Opinion: Why It’s OK That So Many Musician Biopics Are Exactly the Same
From Love & Mercy to Selena to Great Balls of Fire, the musician-biopic is as sturdy and dependable a genre in modern Hollywood as anything not explicitly involving superhero fisticuffs or paranormal-infused YA melodrama.
Last week alone saw the release of not one, not two but three musically-inclined biopics: Miles Ahead, director-star Don Cheadle’s impressionistic exploration of jazz great Miles Davis; I Saw the Light, Marc Abraham’s Tom Hiddleston-starring portrait of late country crooner Hank Williams, Sr.; and Robert Budreau’s Born to Be Blue, featuring Ethan Hawke as yet another troubled trumpeter, Chet Baker.
Taken together, this odd triptych about doomed, deceased and otherwise damaged recording artists has received a wide-ranging cross-section of reviews, from the excitable and effusive to the downcast and damning.
But regardless of each film’s individual quality, ambition or factual veracity, the sheer fact that all three have been released in such close proximity speaks to the popularity and endurance of the musician-biopic as a perennial part of the prestige-movie—and by extension, awards season—ecosystem.
It’s a no-brainer, really. Everyone likes music, and actors like playing musicians. So barring any wild miscalculations (Shane West as Darby Crash, anyone?) musician-biopics are—generally speaking—a pretty safe bet for financiers and distributors.
But whether because of repeat exposure to the formula on movie screens or in the form of endless Behind the Music marathons on VH1 Classic, the Stations of the Rock God Cross—humble origins, overnight superstardom, descent and redemption—are by this point an intrinsic part of our collective movie-watching DNA.

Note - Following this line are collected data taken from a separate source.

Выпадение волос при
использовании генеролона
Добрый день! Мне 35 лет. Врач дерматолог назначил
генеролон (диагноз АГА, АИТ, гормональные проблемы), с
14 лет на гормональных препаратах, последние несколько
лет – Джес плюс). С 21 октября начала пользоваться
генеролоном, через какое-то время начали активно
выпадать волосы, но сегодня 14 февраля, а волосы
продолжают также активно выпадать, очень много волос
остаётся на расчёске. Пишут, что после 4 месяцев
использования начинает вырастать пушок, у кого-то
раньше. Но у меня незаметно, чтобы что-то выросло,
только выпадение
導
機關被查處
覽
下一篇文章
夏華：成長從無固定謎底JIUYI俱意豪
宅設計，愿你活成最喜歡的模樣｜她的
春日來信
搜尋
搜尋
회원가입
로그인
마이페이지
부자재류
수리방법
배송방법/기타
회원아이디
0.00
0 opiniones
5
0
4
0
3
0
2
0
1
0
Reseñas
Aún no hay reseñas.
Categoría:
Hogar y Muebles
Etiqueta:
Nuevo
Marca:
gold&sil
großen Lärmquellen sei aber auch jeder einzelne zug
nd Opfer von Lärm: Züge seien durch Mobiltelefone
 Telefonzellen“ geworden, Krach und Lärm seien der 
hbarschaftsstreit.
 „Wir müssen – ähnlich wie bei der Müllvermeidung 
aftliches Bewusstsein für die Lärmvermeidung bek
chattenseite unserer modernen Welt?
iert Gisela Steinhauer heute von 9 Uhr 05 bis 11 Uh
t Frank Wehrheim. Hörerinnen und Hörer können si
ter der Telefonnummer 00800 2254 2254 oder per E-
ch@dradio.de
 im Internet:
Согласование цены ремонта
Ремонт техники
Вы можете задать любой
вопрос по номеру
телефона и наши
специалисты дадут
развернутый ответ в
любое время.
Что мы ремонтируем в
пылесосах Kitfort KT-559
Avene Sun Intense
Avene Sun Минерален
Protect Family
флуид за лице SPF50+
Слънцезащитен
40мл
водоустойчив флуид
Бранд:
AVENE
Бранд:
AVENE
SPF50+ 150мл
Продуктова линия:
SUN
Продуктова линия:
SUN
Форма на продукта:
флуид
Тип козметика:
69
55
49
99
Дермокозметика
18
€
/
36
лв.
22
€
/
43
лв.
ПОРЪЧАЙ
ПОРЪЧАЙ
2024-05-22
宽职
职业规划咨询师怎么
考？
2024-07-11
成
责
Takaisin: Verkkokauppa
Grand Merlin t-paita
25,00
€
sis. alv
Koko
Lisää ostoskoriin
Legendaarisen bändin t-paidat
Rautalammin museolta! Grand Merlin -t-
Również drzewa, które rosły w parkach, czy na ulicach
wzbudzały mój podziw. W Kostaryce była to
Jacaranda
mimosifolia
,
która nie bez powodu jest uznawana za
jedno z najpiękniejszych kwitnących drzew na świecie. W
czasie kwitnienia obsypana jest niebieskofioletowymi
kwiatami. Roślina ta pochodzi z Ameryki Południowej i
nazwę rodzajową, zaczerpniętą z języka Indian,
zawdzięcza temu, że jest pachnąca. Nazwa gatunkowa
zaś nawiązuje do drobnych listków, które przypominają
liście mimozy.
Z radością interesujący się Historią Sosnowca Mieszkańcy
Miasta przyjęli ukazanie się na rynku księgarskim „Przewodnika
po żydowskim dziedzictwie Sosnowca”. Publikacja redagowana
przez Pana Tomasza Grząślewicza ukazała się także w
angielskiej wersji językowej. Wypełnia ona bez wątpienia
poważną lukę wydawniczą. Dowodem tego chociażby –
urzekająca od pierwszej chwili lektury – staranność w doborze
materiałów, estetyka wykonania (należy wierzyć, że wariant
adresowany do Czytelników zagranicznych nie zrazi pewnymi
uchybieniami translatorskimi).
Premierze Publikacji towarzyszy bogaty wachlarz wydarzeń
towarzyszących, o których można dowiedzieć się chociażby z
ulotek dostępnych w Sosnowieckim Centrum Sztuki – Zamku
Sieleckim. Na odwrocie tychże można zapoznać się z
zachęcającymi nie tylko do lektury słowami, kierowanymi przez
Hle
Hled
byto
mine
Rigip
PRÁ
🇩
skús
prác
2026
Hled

These all-too-predictable rhythms and formulas were made even more explicit by Jake Kasdan’s underrated 2007 satire Walk Hard, which purported to be a satire of music biopics in general but in reality was specifically a parody of Ray and Walk the Line—released, respectively, in 2004 and 2005, and which were all but identical in terms of story beats, tone and visual grammar.
But don’t worry, I’m not here to slag musician-biopics or whine about the genre’s sameness and predictability. The fact is I fucking love these movies. Call it a guilty pleasure, but it’s practically impossible to make a movie about a famous musician that I won’t want to watch, from the grimiest punk parable (Sid & Nancy, Last Days) to the most Mom-friendly doo-wop dramaturge (Jersey Boys, Dreamgirls).
For whatever reason, I find anticipating the music-biopic’s steadfast rhythms and archetypes comforting in much the same way that I enjoy setting my watch to the perfectly-paced intervals at which Jason Voorhees chops up teen camp counselors, or that 007 wriggles free of each supervillain-du-jour’s latest inescapable deathtrap.
I like that so many musician-biopics exist, and that they’re all so similar. And in a weird way, this uniformity actually helps to spotlight what makes each artist unique. Think about it: if you have two identical shoeboxes with either an apple or an orange inside, then the shoebox only serves to emphasize the difference in each item’s texture, color and scale. But devoid of this frame, both are just round fruit.
But releasing three musician-biopics in the same week? Sure—why not! There are certainly more than enough rock stars, country legends, jazz icons and heroes of hip-hop to go around, not to mention plenty of actors in search of meaty roles.
And while the success rate of music biopics may be up for debate, any film designed to celebrate the creative impulse is a net-positive in my book, regardless clunky execution. Now—who wants to reach my Insane Clown Posse spec script?